Developer to Lease Ohio Site for Ethane Cracker

Appalachian Resins, Inc. (AR) plans to lease approximately 50 acres of land in Salem Township, Ohio, to build an integrated 600 million pound per year ethylene/polyethylene production facility, the Houston-based firm announced in an emailed statement to DownstreamToday.
"There is no difference in our development activities, we have essentially only moved across the Ohio River," James Cutler, AR's CEO, said Sunday after announcing his company's signing of a land lease letter of intent with the Monroe County (Ohio) Port Authority. "We will not be integrating with an existing operating (brownfield) facility but will be more of a 'greenfield' location. However, we will have improved rail facilities."
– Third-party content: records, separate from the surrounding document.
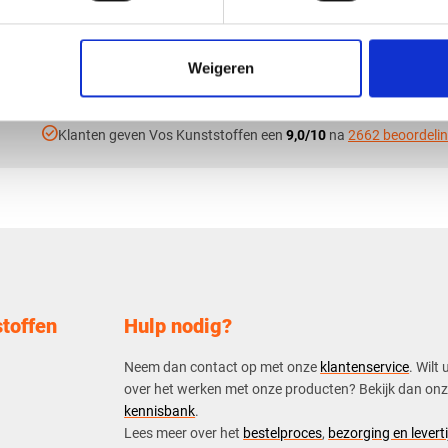
Weigeren
check_circle
Klanten geven Vos Kunststoffen een
9,0/10
na
2662 beoordeli
toffen
Hulp nodig?
Neem dan contact op met onze
klantenservice
. Wilt 
over het werken met onze producten? Bekijk dan on
kennisbank
.
​Lees meer over het
bestelproces
,
bezorging en leverti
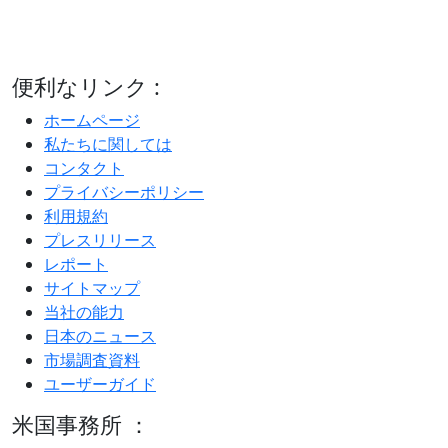
便利なリンク :
ホームページ
私たちに関しては
コンタクト
プライバシーポリシー
利用規約
プレスリリース
レポート
サイトマップ
当社の能力
日本のニュース
市場調査資料
ユーザーガイド
米国事務所 ：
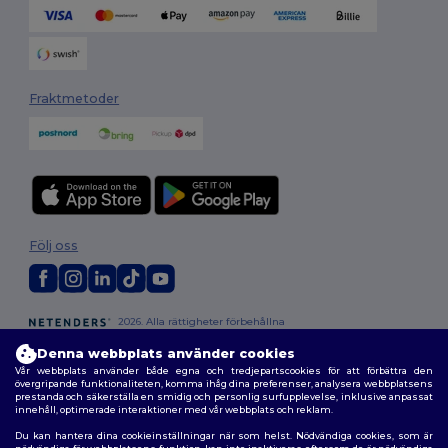
Fraktmetoder
Följ oss
2026. Alla rättigheter förbehållna
Allmänna Villkor
|
Anpassad policy
|
Integritetspolicy
|
Policy för cookies
Denna webbplats använder cookies
|
Karta över webbplatsen
Vår webbplats använder både egna och tredjepartscookies för att förbättra den
övergripande funktionaliteten, komma ihåg dina preferenser, analysera webbplatsens
prestanda och säkerställa en smidig och personlig surfupplevelse, inklusive anpassat
innehåll, optimerade interaktioner med vår webbplats och reklam.
Du kan hantera dina cookieinställningar när som helst. Nödvändiga cookies, som är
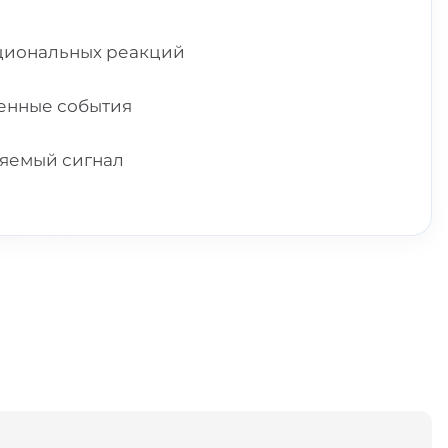
оциональных реакций
ненные события
ляемый сигнал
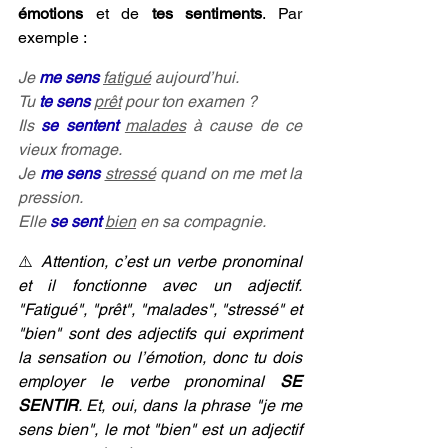
émotions 
et de 
tes sentiments
. Par 
exemple :
Je 
me sens
fatigué
 aujourd’hui. 
Tu 
te sens
prêt
 pour ton examen ? 
Ils 
se sentent
malades
 à cause de ce 
vieux fromage. 
Je 
me sens
stressé
 quand on me met la 
pression. 
Elle 
se sent
bien
 en sa compagnie.
⚠️
 Attention, c’est un verbe pronominal 
et il fonctionne avec un adjectif. 
"Fatigué", "prêt", "malades", "stressé" et 
"bien" sont des adjectifs qui expriment 
la sensation ou l’émotion, donc tu dois 
employer le verbe pronominal 
SE 
SENTIR
. Et, oui, dans la phrase "je me 
sens bien", le mot "bien" est un adjectif 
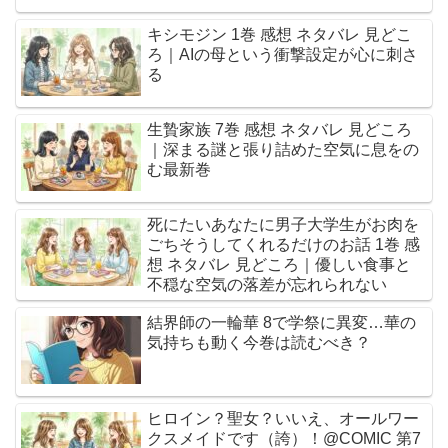
キシモジン 1巻 感想 ネタバレ 見どこ
ろ｜AIの母という衝撃設定が心に刺さ
る
生贄家族 7巻 感想 ネタバレ 見どころ
｜深まる謎と張り詰めた空気に息をの
む最新巻
死にたいあなたに男子大学生がお肉を
ごちそうしてくれるだけのお話 1巻 感
想 ネタバレ 見どころ｜優しい食事と
不穏な空気の落差が忘れられない
結界師の一輪華 8で学祭に異変…華の
気持ちも動く今巻は読むべき？
ヒロイン？聖女？いいえ、オールワー
クスメイドです（誇）！@COMIC 第7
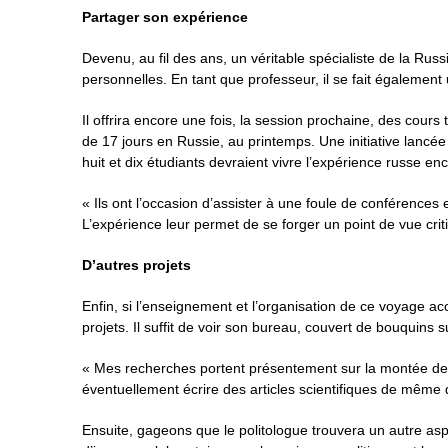
Partager son expérience
Devenu, au fil des ans, un véritable spécialiste de la Ru
personnelles. En tant que professeur, il se fait également
Il offrira encore une fois, la session prochaine, des cour
de 17 jours en Russie, au printemps. Une initiative lancé
huit et dix étudiants devraient vivre l’expérience russe en
« Ils ont l’occasion d’assister à une foule de conférence
L’expérience leur permet de se forger un point de vue criti
D’autres projets
Enfin, si l’enseignement et l’organisation de ce voyage a
projets. Il suffit de voir son bureau, couvert de bouquins 
« Mes recherches portent présentement sur la montée de l
éventuellement écrire des articles scientifiques de même qu’
Ensuite, gageons que le politologue trouvera un autre aspe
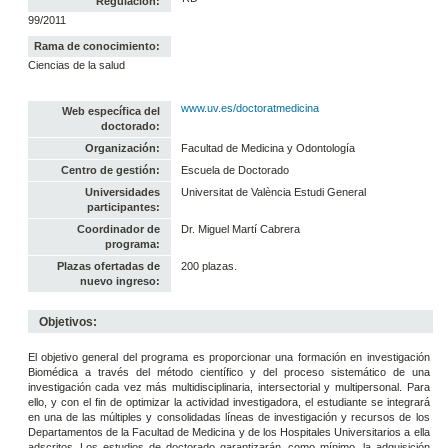
Regulación:
99/2011
Rama de conocimiento:
Ciencias de la salud
www.uv.es/doctoratmedicina
Web específica del
doctorado:
Organización:
Facultad de Medicina y Odontología
Centro de gestión:
Escuela de Doctorado
Universidades
Universitat de València Estudi General
participantes:
Coordinador de
Dr. Miguel Martí Cabrera
programa:
Plazas ofertadas de
200 plazas.
nuevo ingreso:
Objetivos:
El objetivo general del programa es proporcionar una formación en investigación
Biomédica a través del método científico y del proceso sistemático de una
investigación cada vez más multidisciplinaria, intersectorial y multipersonal. Para
ello, y con el fin de optimizar la actividad investigadora, el estudiante se integrará
en una de las múltiples y consolidadas líneas de investigación y recursos de los
Departamentos de la Facultad de Medicina y de los Hospitales Universitarios a ella
adscritos. Los estudios de doctorado garantizarán, como mínimo, la adquisición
As a 2013 article in DownstreamToday indicates, AR initially planned to build its ethylene/polyethylene plant in West Virginia using natural gas liquids produced from the nearby Marcellus and Utica shale formations. The company decided to move its proposed "less than world-scale" plant, which is designed to serve a regional market, to the Ohio site "for business and commercial reasons and to accommodate a larger production facility," Cutler said Sunday. The West Virginia site only has space for a 500 million pound per year facility, he explained.
The approximately $1 billion integrated Ohio facility will be able to process approximately 18,000 barrels per day of ethane into ethylene and polyethylene and will easily tie into the region's pipeline and storage network, Cutler continued.
"The AR less than world-scale business model, besides fitting into the existing Marcellus fairway infrastructure, supports polyethylene supply chain resiliency," said the CEO. The facility's size "makes Marcellus feedstock logistics easier" and "reduces environmental issues," he added.
Moreover, the fact that the facility's $600 million ethylene plant can operate as a master limited partnership (MLP) should appeal to investors, said Cutler.
"The financial operating characteristics of the ethylene plant would be similar to that of a midstream pipeline," he explained. "That is, a constant cash flow. Ethane comes in and ethylene goes out. The ethylene plant, for all practical purposes, operates on a 'tariff' basis, just like a pipeline."